Esta Corporación en la sentencia referenciada indicó: Le corresponde a la Sala establecer si los dictámenes de pérdida de la capacidad laboral emitidos por la Junta Nacional de Calificación de Invalidez son definitivos y si, por tanto, los criterios científicos allí plasmados son vinculantes para el juez que conoce una controversia relativa a la causación de una pensión por invalidez.
Según los artículos 42 y 43 de la Ley 100 de 1993, modificados por los artículos 16 y 19 de la Ley 1562 de 2012 respectivamente, las juntas de calificación de invalidez «son organismos del Sistema de la Seguridad Social del orden nacional, de creación legal, adscritas al Ministerio de Trabajo con personería jurídica», cuyo objetivo es el de calificar la invalidez en las oportunidades que se requiera para el reconocimiento de una prestación.

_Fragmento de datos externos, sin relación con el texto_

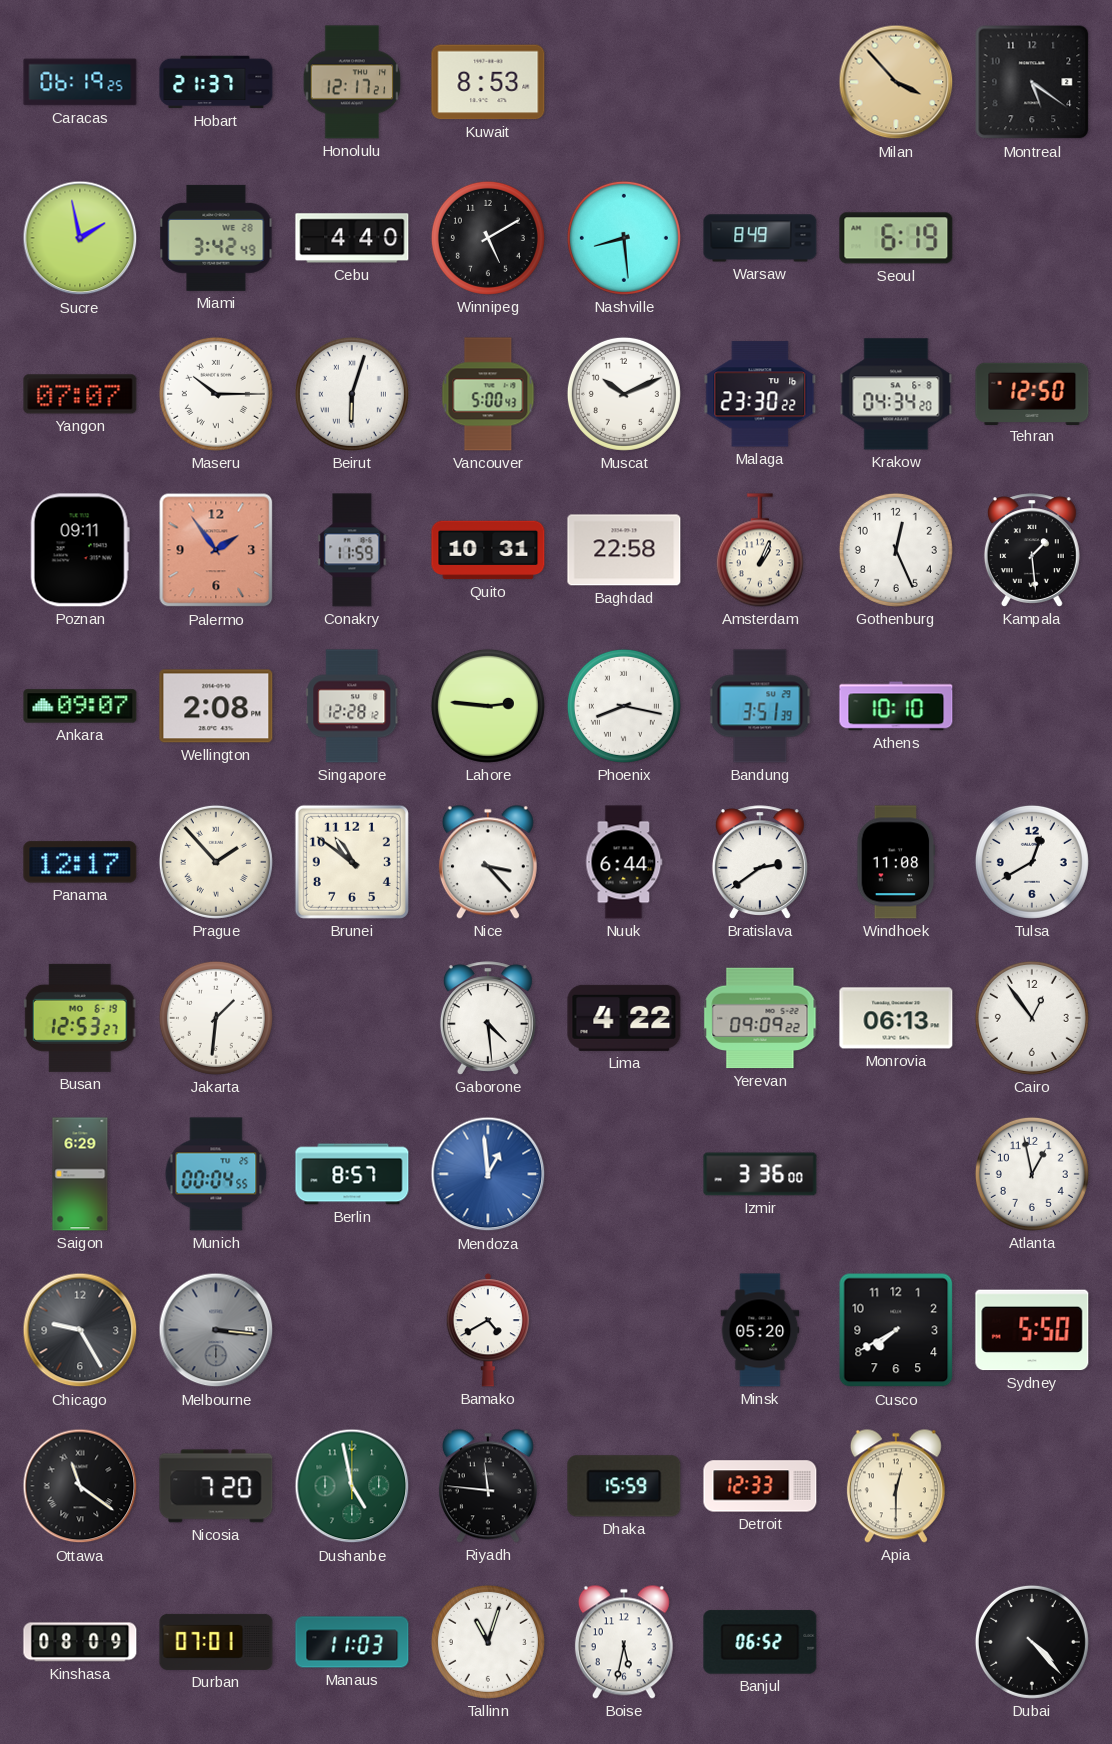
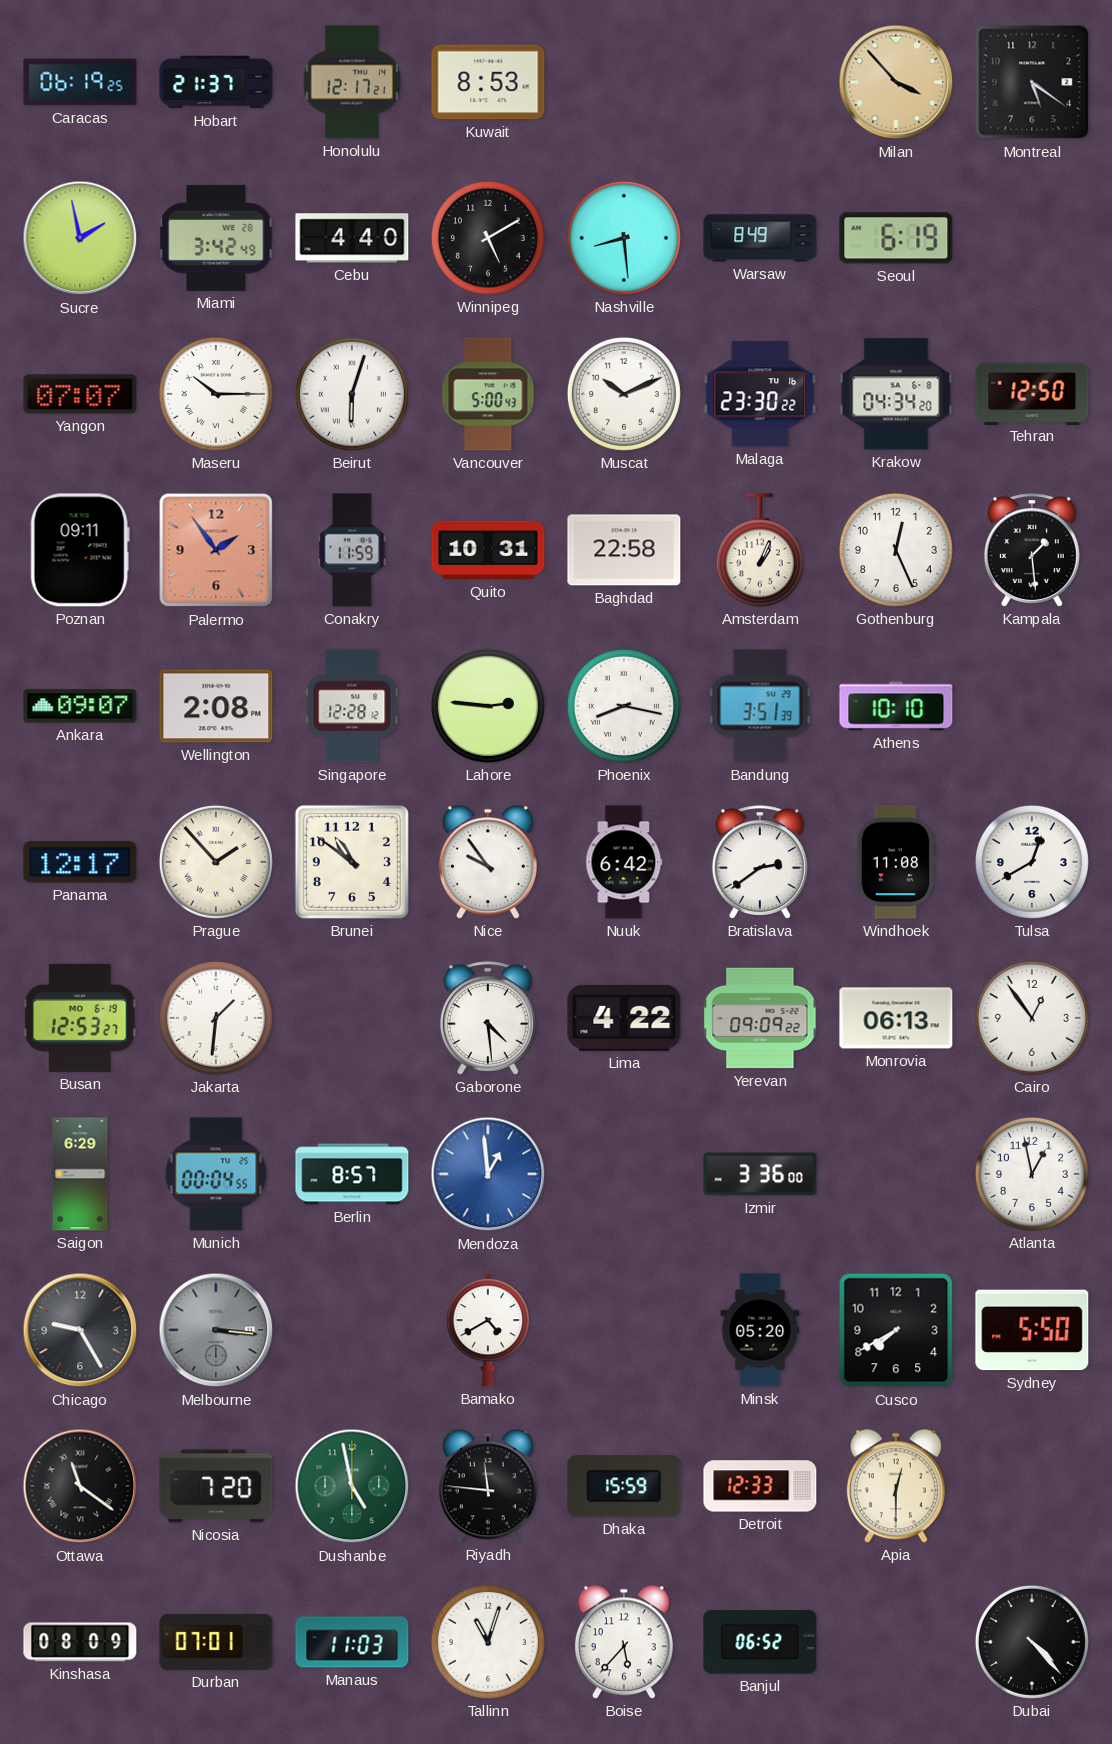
Nice: 3:23 -> 9:54
Nuuk: 6:44 -> 6:42
Boise: 5:32 -> 5:37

Por su parte, tal como lo sostiene la recurrente, en la sentencia C-1002-2004, la Corte Constitucional señaló que «el dictamen de las juntas de calificación es la pieza necesaria para la expedición del acto administrativo de reconocimiento o denegación de la pensión, propiamente dicho».
Sin embargo, en la misma providencia la Corte Constitucional aclaró que si bien a través de los mencionados dictámenes se certifica la incapacidad laboral, estos «no tienen la virtud de resolver de manera definitiva las controversias surgidas en torno al grado de invalidez ni de producir efectos de cosa juzgada», dado que ello solo ocurre con el ejercicio de la función jurisdiccional del Estado que «implica el desarrollo de una serie de actos procesales que culminan en la expedición de un acto final -la sentencia-, llamado a definir el punto controvertido con fuerza de verdad legal».
De modo que «la negativa parcial o total de la pensión de invalidez es, en esencia, un conflicto jurídico y como tal, su conocimiento está atribuido por la Constitución Política y por la propia ley laboral al juez del trabajo (artículo 2° del CPL). La jurisdicción, como facultad del Estado para dirimir los conflictos, corresponde a los órganos judiciales y no puede ser transferido a los particulares, como son las Juntas en cuestión, dado que ellos no administran justicia».
Ahora bien, esta Sala tiene establecido que los dictámenes proferidos por las juntas de calificación de invalidez regionales o nacional, no son pruebas solemnes, de modo que pueden controvertirse ante los jueces del trabajo, quienes tienen competencia para examinar los hechos que contextualizan la condición incapacitante establecida por aquellas (CSJ SL 29622, 19 oct. 2006;
CSJ SL 27528, 27 mar. 2007; CSJ SL 35450, 18 sep. 2012, CSJ SL 44653, 30 abr. 2013, CSJ SL16374-2015 y CSJ SL5280-2018). En la primera de las sentencias referidas, adoctrinó: (…) En el sub examine, dada la vía por la que se encauzaron los cargos no se atacan los medios de convicción que llevaron al Tribunal a brindar mayor credibilidad al dictamen emitido por la Facultad Nacional de Salud de la Universidad de Antioquia; la discusión se centró en la validez de los proferidos por las juntas de calificación. De este modo, la Sala estima que al dejarse libre de ataque el concepto médico emitido por la Facultad Nacional de Salud Pública de la Universidad de Antioquia, y que el ad quem con un criterio jurídico, avaló lo resuelto por el juez unipersonal cuando este decidió negarle mayor valor probatorio al dictamen de la Junta y concluyó que el demandante se encontraba en un verdadero estado de incapacidad, con la causa de la problemática en su salud, grado de invalidez, fecha y distribución de los porcentajes de minusvalías y discapacidades, la sentencia se mantiene indemne en tal pilar, además que no muestra yerro alguno, por cuanto obedeció lo enseñado por esta Corporación. Para abundar en razones, se reitera la sentencia CSJ SL16374-2015, que en desarrollo del tema, enseñó: Ahora bien, sobre la posibilidad de que el dictamen médico especializado expedido por las Juntas de Calificación de Invalidez sea susceptible de ser desvirtuado para efectos prestacionales, también la Corte ha proferido su criterio.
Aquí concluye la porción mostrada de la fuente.